Tomorrow’s Engineer: You Are Your Best Investment (March 2000)
Over the years, I have followed this advice and have been able to continuously enjoy the business while others complain about what is wrong with their employer. My philosophy has been to always look at where I will be, both a year from now and three years from now, and make plans to maintain job and career satisfaction. It isn’t always clear what you will be doing in a year or three years, but it is a good process to look to the future, consider your options, and plan accordingly.

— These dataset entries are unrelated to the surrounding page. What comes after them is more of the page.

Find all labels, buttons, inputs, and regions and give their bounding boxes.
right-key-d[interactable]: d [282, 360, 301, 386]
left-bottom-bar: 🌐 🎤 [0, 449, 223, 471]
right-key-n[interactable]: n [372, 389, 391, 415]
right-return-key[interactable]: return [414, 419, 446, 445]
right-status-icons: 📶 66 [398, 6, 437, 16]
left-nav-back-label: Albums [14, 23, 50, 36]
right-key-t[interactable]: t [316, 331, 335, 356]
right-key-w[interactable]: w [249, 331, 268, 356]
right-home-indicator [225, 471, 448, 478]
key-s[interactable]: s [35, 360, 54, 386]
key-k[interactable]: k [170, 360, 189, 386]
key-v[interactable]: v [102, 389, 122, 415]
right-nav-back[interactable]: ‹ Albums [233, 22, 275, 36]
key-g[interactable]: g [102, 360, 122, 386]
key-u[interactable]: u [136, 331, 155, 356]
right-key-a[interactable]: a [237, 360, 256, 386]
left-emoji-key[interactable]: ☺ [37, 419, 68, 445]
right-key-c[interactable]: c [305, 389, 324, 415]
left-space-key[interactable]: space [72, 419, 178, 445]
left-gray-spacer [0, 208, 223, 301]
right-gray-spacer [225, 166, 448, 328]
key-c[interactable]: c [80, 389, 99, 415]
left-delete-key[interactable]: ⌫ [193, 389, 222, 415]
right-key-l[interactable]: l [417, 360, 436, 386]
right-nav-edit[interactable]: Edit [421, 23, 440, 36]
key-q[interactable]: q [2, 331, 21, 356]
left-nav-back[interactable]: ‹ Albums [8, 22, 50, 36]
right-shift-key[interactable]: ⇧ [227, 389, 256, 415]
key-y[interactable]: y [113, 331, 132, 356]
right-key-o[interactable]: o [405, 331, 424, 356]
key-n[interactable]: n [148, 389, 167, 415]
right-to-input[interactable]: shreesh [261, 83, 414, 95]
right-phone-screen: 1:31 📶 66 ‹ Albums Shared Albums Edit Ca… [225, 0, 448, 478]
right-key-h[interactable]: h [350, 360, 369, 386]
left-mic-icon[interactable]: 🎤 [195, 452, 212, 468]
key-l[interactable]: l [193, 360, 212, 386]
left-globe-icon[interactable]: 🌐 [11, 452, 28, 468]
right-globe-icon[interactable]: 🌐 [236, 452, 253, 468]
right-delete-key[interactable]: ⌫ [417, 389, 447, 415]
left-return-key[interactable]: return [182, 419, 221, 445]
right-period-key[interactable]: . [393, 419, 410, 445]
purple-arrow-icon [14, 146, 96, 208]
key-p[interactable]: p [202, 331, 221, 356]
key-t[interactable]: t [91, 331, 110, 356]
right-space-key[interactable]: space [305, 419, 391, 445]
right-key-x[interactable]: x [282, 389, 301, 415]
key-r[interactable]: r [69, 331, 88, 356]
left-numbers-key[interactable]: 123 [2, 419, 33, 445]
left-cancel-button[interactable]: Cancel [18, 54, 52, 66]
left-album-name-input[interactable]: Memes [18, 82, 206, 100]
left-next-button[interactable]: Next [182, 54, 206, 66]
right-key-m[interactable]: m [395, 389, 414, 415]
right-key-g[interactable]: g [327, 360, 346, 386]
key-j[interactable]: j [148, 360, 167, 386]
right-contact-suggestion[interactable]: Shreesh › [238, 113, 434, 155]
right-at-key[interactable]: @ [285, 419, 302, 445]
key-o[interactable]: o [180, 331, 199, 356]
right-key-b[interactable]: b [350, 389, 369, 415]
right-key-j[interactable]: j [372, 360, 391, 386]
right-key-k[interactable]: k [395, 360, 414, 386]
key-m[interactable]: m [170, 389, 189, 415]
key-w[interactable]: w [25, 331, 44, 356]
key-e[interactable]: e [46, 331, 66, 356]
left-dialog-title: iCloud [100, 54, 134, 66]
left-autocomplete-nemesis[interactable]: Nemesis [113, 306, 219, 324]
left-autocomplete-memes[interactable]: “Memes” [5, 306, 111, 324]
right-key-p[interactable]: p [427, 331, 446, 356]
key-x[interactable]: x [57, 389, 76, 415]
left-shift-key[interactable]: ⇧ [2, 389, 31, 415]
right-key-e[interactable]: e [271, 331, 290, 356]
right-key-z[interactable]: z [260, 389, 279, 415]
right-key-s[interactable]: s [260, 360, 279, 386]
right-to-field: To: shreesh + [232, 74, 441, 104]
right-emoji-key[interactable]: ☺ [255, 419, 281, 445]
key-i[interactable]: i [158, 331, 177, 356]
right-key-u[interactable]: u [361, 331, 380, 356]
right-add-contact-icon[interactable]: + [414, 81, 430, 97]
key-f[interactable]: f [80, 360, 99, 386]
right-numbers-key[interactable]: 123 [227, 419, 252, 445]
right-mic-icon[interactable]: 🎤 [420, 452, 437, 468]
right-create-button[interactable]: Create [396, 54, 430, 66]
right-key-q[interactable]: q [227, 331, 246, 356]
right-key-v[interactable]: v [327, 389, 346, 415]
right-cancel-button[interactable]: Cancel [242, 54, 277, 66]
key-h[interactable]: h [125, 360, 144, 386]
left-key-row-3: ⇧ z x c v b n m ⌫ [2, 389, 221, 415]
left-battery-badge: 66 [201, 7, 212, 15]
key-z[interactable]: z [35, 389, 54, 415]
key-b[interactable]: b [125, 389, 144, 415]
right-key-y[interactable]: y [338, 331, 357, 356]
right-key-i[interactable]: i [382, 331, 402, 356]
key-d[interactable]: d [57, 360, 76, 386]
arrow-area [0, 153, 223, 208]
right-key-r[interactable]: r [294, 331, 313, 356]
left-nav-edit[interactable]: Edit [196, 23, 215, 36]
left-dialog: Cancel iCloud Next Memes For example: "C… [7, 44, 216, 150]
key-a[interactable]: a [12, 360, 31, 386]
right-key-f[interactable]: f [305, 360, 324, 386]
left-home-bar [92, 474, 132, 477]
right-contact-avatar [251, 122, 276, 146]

As you enter the work world and — this is something you don’t learn in school — you need to be able to wake up excited about what you do. It isn’t unusual to see employees get locked into a job they don’t like, with a boss they don’t like, and yet do nothing to change the situation. Employees are in the position to make changes, either within the company or by leaving the company for a better job environment. On the other hand, many will choose the easy route: more money, less job satisfaction, and chronic complaints.
Getting AheadIf you are anxious to get ahead while enjoying your job, here are some signs along the road to follow:
- Write down 10 new skills that you have learned in the past year that have increased your ability to perform your job.
- Write down five activities that you have learned in the past year that will help you advance to the next job level.
- Do you have a minimum of five goals along with five milestones per goal that will help you in your professional development in the coming year?
- Have you asked for a mentor within the company to assist you in job skill development?
- Have you taken any classes or read any books in the past year that will assist you in job skill development?
If you don’t score at least three out of five for the above, you aren’t doing what it takes to invest in yourself and are probably waiting for your employer to advance you along. This reactive strategy of waiting for your employer to promote you is not a good idea for the up-and-coming professional. Furthermore, a proactive strategy keeps you in control of your future. No excuses, no “bad luck stories,” and no one else’s fault.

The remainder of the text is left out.